[Saved data entries]
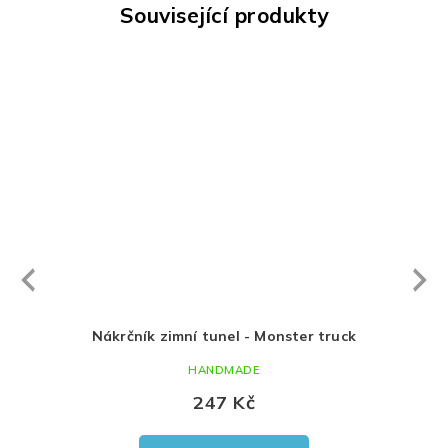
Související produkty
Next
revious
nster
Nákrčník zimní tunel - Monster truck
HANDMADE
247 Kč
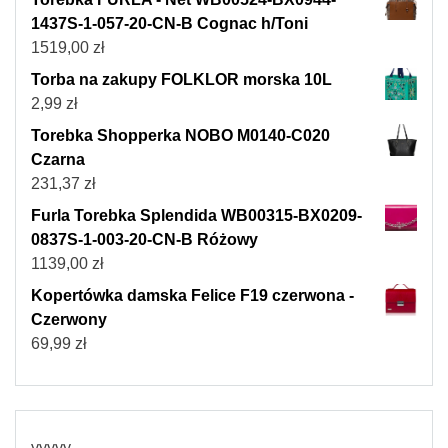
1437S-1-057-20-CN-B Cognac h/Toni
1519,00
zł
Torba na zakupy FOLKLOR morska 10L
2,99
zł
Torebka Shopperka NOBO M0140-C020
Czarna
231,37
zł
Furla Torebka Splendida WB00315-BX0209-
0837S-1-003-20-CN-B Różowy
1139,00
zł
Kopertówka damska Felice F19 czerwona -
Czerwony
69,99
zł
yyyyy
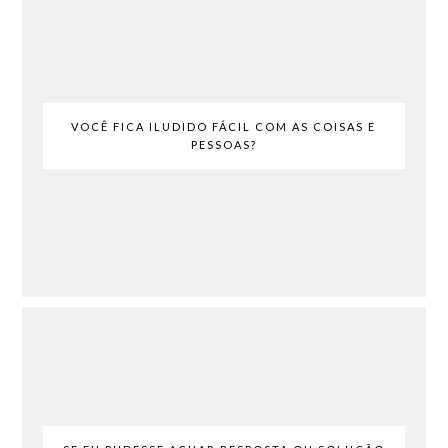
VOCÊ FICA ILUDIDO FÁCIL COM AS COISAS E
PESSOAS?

■ **WORK TO BE COMPLETED**: Where a line of the entries contains the word "Torebka", copy that line.

■ **ANSWER SPACE**:
Torebka Shopperka NOBO M0140-C020
Furla Torebka Splendida WB00315-BX0209-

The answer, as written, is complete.